Records supplied –
────────────────────
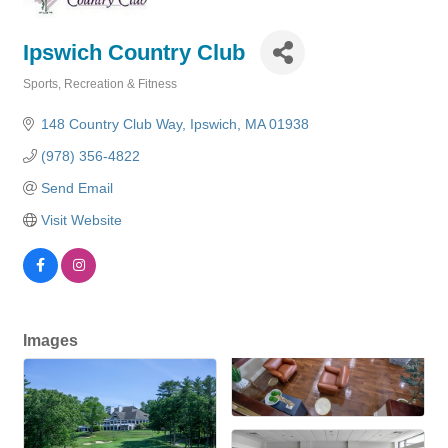
Ipswich Country Club
Sports, Recreation & Fitness
Categories
148 Country Club Way
Ipswich
MA
01938
(978) 356-4822
Send Email
Visit Website
Images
────────────────────
Your assignment –
Write out the records above exactly as they stand, leaving out every picture.

Reply –
Ipswich Country Club
Sports, Recreation & Fitness
Categories
148 Country Club Way
Ipswich
MA
01938
(978) 356-4822
Send Email
Visit Website
Images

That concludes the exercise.